*Exercise prompt*: Each line of the listing below that includes "SYNTAX" should be reported.

==*==

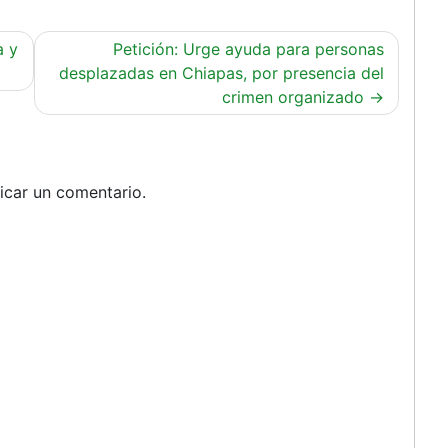
a y
Petición: Urge ayuda para personas
desplazadas en Chiapas, por presencia del
crimen organizado
icar un comentario.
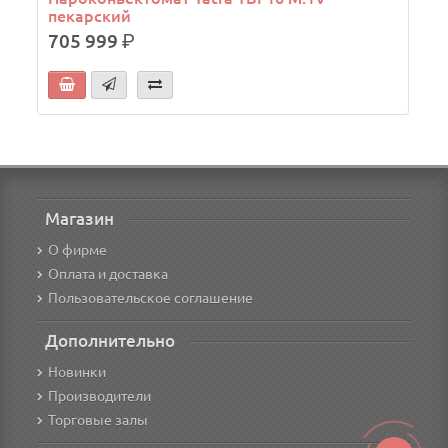
пекарский
705 999
р.
Магазин
О фирме
Оплата и доставка
Пользовательское соглашение
Дополнительно
Новинки
Производители
Торговые залы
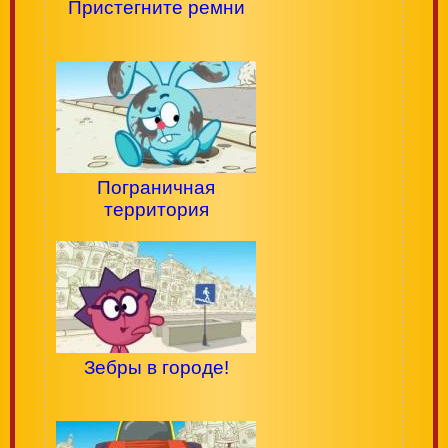
Пристегните ремни
Пограничная
территория
Зебры в городе!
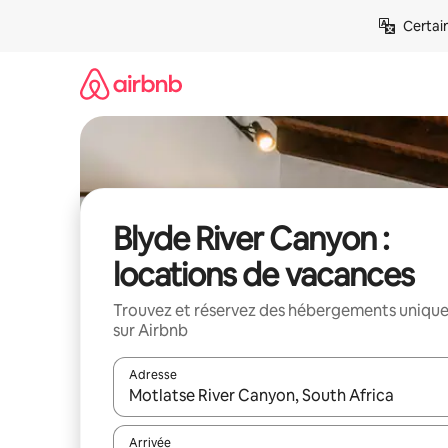
Aller
Certai
directement
au
contenu
Blyde River Canyon :
locations de vacances
Trouvez et réservez des hébergements uniqu
sur Airbnb
Adresse
Lorsque les résultats s'affichent, utilisez les flèc
Arrivée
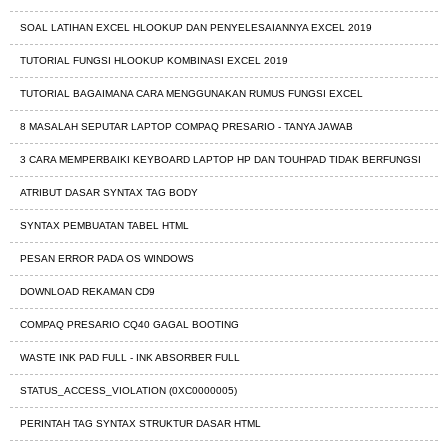
SOAL LATIHAN EXCEL HLOOKUP DAN PENYELESAIANNYA EXCEL 2019
TUTORIAL FUNGSI HLOOKUP KOMBINASI EXCEL 2019
TUTORIAL BAGAIMANA CARA MENGGUNAKAN RUMUS FUNGSI EXCEL
8 MASALAH SEPUTAR LAPTOP COMPAQ PRESARIO - TANYA JAWAB
3 CARA MEMPERBAIKI KEYBOARD LAPTOP HP DAN TOUHPAD TIDAK BERFUNGSI
ATRIBUT DASAR SYNTAX TAG BODY
SYNTAX PEMBUATAN TABEL HTML
PESAN ERROR PADA OS WINDOWS
DOWNLOAD REKAMAN CD9
COMPAQ PRESARIO CQ40 GAGAL BOOTING
WASTE INK PAD FULL - INK ABSORBER FULL
STATUS_ACCESS_VIOLATION (0XC0000005)
PERINTAH TAG SYNTAX STRUKTUR DASAR HTML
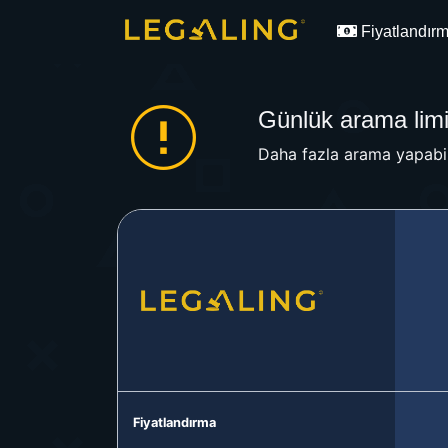
Fiyatlandır
Günlük arama limit
Daha fazla arama yapabil
Fiyatlandırma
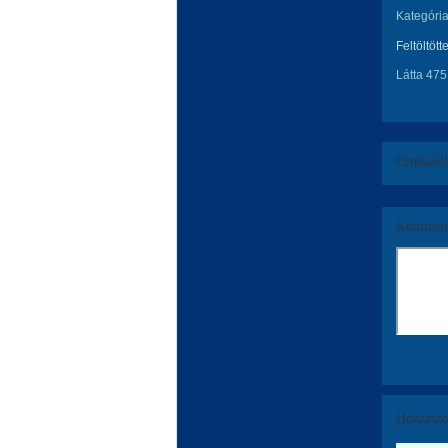
Kategória
Feltöltött
Látta 475
Értékeld
Komment
Hozzászó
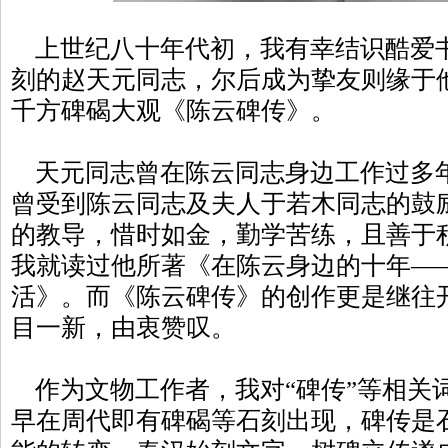
上世纪八十年代初，我有幸结识酷爱
刻的赵天元同志，尔后成为挚友则缘于
千方碑碣大观《陈云碑传》。
天元同志曾在陈云同志身边工作过多
曾受到陈云同志及夫人于若木同志的鼓
的教导，惜时如金，勤学苦练，且善于
我就读过他所著《在陈云身边的十年—
活》。而《陈云碑传》的创作更是继往
目一新，由衷赞叹。
作为文物工作者，我对“碑传”等相关
早在周代即有碑碣等石刻出现，碑传是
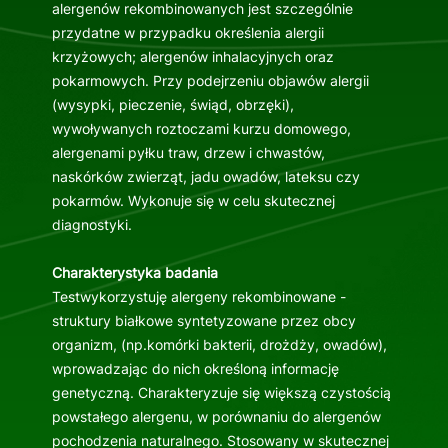
alergenów rekombinowanych jest szczególnie
przydatne w przypadku określenia alergii
krzyżowych; alergenów inhalacyjnych oraz
pokarmowych. Przy podejrzeniu objawów alergii
(wysypki, pieczenie, świąd, obrzęki),
wywoływanych roztoczami kurzu domowego,
alergenami pyłku traw, drzew i chwastów,
naskórków zwierząt, jadu owadów, lateksu czy
pokarmów. Wykonuje się w celu skutecznej
diagnostyki.
Charakterystyka badania
Testwykorzystuję alergeny rekombinowane -
struktury białkowe syntetyzowane przez obcy
organizm, (np.komórki bakterii, drożdży, owadów),
wprowadzając do nich określoną informację
genetyczną. Charakteryzuje się większą czystością
powstałego alergenu, w porównaniu do alergenów
pochodzenia naturalnego. Stosowany w skutecznej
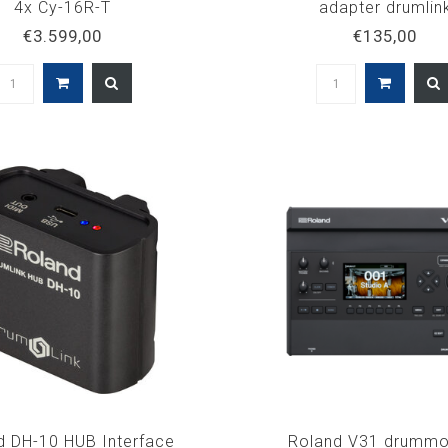
4x Cy-16R-T
adapter drumlin
€3.599,00
€135,00
d DH-10 HUB Interface
Roland V31 drummo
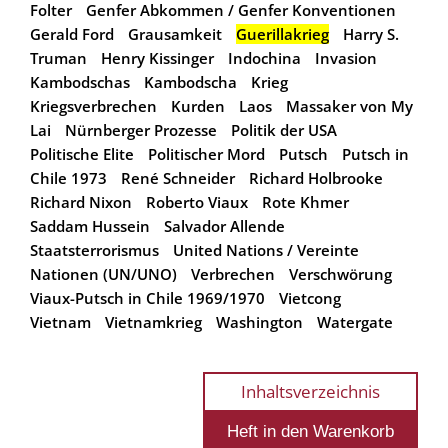
Folter
Genfer Abkommen / Genfer Konventionen
Gerald Ford
Grausamkeit
Guerillakrieg
Harry S.
Truman
Henry Kissinger
Indochina
Invasion
Kambodschas
Kambodscha
Krieg
Kriegsverbrechen
Kurden
Laos
Massaker von My
Lai
Nürnberger Prozesse
Politik der USA
Politische Elite
Politischer Mord
Putsch
Putsch in
Chile 1973
René Schneider
Richard Holbrooke
Richard Nixon
Roberto Viaux
Rote Khmer
Saddam Hussein
Salvador Allende
Staatsterrorismus
United Nations / Vereinte
Nationen (UN/UNO)
Verbrechen
Verschwörung
Viaux-Putsch in Chile 1969/1970
Vietcong
Vietnam
Vietnamkrieg
Washington
Watergate
Inhaltsverzeichnis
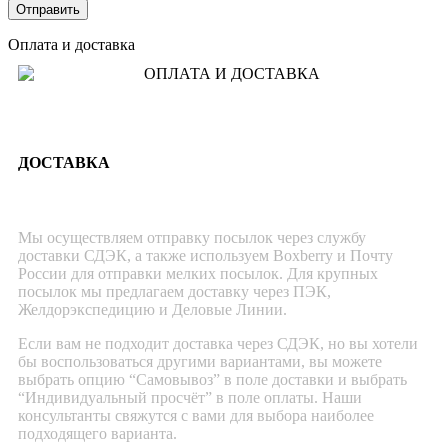
Оплата и доставка
ДОСТАВКА
Мы осуществляем отправку посылок через службу
доставки СДЭК, а также используем Boxberry и Почту
России для отправки мелких посылок. Для крупных
посылок мы предлагаем доставку через ПЭК,
Желдорэкспедицию и Деловые Линии.
Если вам не подходит доставка через СДЭК, но вы хотели
бы воспользоваться другими вариантами, вы можете
выбрать опцию “Самовывоз” в поле доставки и выбрать
“Индивидуальный просчёт” в поле оплаты. Наши
консультанты свяжутся с вами для выбора наиболее
подходящего варианта.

==*==

*Answer to this task*:
ATRIBUT DASAR SYNTAX TAG BODY
SYNTAX PEMBUATAN TABEL HTML
PERINTAH TAG SYNTAX STRUKTUR DASAR HTML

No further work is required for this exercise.